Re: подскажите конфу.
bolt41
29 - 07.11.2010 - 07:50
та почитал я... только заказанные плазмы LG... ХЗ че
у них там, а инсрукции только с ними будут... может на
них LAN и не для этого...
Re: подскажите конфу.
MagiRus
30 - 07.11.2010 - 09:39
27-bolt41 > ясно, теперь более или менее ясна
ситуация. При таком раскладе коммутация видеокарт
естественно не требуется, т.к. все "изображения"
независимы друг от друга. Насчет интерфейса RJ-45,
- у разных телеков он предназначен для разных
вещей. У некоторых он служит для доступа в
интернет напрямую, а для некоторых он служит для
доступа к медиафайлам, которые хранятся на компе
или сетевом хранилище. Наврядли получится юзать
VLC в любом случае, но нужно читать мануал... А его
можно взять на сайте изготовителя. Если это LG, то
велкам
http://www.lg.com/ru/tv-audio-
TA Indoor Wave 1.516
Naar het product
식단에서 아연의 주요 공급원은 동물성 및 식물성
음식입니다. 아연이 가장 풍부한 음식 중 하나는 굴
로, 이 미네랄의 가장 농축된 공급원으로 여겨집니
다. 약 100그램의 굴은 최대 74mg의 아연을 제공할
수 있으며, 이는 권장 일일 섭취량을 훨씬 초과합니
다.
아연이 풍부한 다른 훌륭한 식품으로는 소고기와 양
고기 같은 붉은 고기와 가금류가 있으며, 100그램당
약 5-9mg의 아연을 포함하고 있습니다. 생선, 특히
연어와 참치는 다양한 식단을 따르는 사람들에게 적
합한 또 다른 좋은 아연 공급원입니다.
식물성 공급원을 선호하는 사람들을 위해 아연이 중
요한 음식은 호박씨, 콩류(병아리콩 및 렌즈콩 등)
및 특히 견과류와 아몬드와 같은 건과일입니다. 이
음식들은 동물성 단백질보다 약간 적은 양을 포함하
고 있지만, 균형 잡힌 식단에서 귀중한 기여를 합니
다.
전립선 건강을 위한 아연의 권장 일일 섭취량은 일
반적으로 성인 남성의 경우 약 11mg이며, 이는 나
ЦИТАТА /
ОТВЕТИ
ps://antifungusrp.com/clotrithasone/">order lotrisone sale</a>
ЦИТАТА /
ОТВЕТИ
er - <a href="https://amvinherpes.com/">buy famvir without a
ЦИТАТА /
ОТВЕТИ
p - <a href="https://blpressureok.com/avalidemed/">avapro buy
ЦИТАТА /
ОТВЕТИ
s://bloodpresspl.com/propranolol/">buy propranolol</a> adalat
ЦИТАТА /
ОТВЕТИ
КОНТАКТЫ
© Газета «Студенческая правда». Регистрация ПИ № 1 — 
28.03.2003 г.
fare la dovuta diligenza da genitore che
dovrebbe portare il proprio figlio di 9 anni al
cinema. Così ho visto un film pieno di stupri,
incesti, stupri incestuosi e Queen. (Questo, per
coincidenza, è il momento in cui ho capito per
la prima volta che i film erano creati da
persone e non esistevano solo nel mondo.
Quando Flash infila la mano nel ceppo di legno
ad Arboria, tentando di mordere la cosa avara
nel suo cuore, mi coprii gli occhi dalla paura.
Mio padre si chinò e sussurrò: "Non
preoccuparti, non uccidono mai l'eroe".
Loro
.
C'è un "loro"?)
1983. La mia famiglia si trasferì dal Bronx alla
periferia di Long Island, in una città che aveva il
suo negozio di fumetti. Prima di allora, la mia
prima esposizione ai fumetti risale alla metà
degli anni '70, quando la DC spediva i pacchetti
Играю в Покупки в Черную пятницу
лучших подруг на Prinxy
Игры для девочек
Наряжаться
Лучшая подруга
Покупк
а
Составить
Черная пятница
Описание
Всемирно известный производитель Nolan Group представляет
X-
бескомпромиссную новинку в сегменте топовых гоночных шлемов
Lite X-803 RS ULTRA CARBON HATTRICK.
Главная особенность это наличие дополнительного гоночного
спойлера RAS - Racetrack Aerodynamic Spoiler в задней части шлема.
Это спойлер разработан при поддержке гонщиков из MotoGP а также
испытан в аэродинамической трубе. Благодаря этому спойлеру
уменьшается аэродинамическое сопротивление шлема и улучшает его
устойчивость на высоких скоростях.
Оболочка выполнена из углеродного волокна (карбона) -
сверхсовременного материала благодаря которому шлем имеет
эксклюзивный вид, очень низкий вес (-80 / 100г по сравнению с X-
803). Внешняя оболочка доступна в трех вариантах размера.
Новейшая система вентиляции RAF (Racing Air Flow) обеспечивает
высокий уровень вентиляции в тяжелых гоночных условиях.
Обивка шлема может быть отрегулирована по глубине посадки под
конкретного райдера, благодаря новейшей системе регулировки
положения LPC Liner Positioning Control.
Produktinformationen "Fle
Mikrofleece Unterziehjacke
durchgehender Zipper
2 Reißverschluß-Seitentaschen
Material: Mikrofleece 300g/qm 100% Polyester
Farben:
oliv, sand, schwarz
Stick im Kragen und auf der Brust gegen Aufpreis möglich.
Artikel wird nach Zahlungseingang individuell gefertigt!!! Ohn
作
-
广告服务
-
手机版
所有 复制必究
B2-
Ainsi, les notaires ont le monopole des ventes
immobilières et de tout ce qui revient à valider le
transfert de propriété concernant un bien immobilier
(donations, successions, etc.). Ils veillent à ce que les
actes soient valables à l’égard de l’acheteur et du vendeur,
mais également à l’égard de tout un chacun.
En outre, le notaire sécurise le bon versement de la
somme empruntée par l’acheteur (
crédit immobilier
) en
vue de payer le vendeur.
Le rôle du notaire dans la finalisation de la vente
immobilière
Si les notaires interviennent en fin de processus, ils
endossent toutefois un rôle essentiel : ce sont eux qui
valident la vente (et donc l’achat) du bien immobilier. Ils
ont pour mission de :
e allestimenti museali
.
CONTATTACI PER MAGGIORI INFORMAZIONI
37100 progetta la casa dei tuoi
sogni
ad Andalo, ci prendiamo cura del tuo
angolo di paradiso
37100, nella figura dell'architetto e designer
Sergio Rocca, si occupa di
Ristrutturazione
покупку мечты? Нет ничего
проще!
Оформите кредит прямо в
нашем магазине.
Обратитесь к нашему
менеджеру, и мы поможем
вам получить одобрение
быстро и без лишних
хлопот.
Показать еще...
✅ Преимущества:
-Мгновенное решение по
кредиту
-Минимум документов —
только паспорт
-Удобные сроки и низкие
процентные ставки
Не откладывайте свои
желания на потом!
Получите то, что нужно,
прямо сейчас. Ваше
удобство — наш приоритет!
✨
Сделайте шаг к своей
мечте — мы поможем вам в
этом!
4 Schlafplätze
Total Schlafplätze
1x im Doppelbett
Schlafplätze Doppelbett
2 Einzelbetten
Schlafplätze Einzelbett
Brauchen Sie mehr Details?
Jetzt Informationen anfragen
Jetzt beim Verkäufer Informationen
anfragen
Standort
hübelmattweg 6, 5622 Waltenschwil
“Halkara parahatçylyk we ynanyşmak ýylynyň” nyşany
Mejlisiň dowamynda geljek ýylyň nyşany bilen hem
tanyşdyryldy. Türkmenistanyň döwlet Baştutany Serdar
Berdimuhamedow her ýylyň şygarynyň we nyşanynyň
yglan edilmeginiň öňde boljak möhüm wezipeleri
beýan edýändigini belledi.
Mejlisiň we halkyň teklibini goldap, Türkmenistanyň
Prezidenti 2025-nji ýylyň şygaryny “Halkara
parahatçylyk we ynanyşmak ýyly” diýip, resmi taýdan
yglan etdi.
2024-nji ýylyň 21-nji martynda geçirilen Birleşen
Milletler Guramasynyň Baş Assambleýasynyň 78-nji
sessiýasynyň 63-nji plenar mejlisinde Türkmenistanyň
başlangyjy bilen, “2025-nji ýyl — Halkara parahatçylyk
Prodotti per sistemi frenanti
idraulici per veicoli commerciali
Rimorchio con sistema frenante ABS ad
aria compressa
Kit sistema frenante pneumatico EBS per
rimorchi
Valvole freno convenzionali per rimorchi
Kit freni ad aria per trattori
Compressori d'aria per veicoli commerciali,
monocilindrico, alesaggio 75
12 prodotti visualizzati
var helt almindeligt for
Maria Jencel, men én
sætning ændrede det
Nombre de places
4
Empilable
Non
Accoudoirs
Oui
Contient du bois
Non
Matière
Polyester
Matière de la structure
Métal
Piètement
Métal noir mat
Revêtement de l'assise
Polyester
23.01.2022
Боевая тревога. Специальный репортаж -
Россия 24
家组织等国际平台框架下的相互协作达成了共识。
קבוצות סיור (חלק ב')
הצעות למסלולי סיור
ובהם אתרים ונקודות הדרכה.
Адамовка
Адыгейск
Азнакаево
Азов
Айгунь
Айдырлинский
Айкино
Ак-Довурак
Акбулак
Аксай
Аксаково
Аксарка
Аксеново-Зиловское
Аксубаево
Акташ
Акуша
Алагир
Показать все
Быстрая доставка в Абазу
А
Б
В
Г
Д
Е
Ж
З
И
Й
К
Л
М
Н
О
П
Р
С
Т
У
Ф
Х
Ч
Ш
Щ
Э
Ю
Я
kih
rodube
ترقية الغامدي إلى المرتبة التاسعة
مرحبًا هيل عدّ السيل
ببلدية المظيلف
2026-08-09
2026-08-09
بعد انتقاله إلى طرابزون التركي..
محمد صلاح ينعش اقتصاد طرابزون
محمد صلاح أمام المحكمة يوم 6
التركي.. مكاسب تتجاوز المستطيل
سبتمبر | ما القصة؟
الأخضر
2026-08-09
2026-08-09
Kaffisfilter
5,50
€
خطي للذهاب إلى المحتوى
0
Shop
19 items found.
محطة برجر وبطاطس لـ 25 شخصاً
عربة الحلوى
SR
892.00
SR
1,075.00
⁂
Assigned task.
For each line above that contains "Doppelbett", add one to a count, then state only the final number.

Written answer.
2